ASSIGNED TASK ->
Send back all of the records, each one exactly as written.

(Data entries)
======

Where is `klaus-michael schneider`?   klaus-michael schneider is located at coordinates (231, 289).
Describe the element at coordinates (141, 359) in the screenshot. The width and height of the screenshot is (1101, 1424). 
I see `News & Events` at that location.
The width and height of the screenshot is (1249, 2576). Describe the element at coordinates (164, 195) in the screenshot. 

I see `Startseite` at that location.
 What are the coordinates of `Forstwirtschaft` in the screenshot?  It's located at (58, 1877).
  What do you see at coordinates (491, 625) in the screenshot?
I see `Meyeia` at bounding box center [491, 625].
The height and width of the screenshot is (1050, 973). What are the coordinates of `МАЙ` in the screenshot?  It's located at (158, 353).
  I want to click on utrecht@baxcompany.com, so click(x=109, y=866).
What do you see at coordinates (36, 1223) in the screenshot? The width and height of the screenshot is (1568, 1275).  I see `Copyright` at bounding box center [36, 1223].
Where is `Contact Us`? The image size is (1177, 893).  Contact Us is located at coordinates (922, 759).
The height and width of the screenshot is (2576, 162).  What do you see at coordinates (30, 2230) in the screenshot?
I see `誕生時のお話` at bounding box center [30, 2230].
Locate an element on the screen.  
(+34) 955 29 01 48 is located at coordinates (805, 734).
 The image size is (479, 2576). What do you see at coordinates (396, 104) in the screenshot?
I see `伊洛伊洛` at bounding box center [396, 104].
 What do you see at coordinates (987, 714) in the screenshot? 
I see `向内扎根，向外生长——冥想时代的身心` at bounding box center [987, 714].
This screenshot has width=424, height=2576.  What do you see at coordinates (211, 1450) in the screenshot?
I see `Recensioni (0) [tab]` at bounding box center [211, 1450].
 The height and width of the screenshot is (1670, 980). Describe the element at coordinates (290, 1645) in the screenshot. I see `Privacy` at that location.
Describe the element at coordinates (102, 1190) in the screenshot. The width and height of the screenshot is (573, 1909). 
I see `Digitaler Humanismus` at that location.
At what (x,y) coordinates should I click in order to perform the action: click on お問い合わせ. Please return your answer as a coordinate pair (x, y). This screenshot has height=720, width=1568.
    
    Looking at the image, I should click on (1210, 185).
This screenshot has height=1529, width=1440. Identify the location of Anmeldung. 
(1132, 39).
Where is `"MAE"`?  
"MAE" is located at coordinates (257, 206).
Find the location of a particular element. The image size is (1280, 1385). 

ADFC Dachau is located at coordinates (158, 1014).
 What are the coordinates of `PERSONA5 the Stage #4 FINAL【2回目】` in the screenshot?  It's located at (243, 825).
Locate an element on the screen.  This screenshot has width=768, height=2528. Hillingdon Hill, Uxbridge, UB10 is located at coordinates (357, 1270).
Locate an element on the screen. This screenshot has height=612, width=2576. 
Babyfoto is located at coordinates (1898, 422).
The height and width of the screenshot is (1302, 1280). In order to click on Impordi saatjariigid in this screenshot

======

PROBLEM SOLUTION ->
Where is `klaus-michael schneider`?   klaus-michael schneider is located at coordinates (231, 289).
Describe the element at coordinates (141, 359) in the screenshot. The width and height of the screenshot is (1101, 1424). 
I see `News & Events` at that location.
The width and height of the screenshot is (1249, 2576). Describe the element at coordinates (164, 195) in the screenshot. 

I see `Startseite` at that location.
 What are the coordinates of `Forstwirtschaft` in the screenshot?  It's located at (58, 1877).
  What do you see at coordinates (491, 625) in the screenshot?
I see `Meyeia` at bounding box center [491, 625].
The height and width of the screenshot is (1050, 973). What are the coordinates of `МАЙ` in the screenshot?  It's located at (158, 353).
  I want to click on utrecht@baxcompany.com, so click(x=109, y=866).
What do you see at coordinates (36, 1223) in the screenshot? The width and height of the screenshot is (1568, 1275).  I see `Copyright` at bounding box center [36, 1223].
Where is `Contact Us`? The image size is (1177, 893).  Contact Us is located at coordinates (922, 759).
The height and width of the screenshot is (2576, 162).  What do you see at coordinates (30, 2230) in the screenshot?
I see `誕生時のお話` at bounding box center [30, 2230].
Locate an element on the screen.  
(+34) 955 29 01 48 is located at coordinates (805, 734).
 The image size is (479, 2576). What do you see at coordinates (396, 104) in the screenshot?
I see `伊洛伊洛` at bounding box center [396, 104].
 What do you see at coordinates (987, 714) in the screenshot? 
I see `向内扎根，向外生长——冥想时代的身心` at bounding box center [987, 714].
This screenshot has width=424, height=2576.  What do you see at coordinates (211, 1450) in the screenshot?
I see `Recensioni (0) [tab]` at bounding box center [211, 1450].
 The height and width of the screenshot is (1670, 980). Describe the element at coordinates (290, 1645) in the screenshot. I see `Privacy` at that location.
Describe the element at coordinates (102, 1190) in the screenshot. The width and height of the screenshot is (573, 1909). 
I see `Digitaler Humanismus` at that location.
At what (x,y) coordinates should I click in order to perform the action: click on お問い合わせ. Please return your answer as a coordinate pair (x, y). This screenshot has height=720, width=1568.
    
    Looking at the image, I should click on (1210, 185).
This screenshot has height=1529, width=1440. Identify the location of Anmeldung. 
(1132, 39).
Where is `"MAE"`?  
"MAE" is located at coordinates (257, 206).
Find the location of a particular element. The image size is (1280, 1385). 

ADFC Dachau is located at coordinates (158, 1014).
 What are the coordinates of `PERSONA5 the Stage #4 FINAL【2回目】` in the screenshot?  It's located at (243, 825).
Locate an element on the screen.  This screenshot has width=768, height=2528. Hillingdon Hill, Uxbridge, UB10 is located at coordinates (357, 1270).
Locate an element on the screen. This screenshot has height=612, width=2576. 
Babyfoto is located at coordinates (1898, 422).
The height and width of the screenshot is (1302, 1280). In order to click on Impordi saatjariigid in this screenshot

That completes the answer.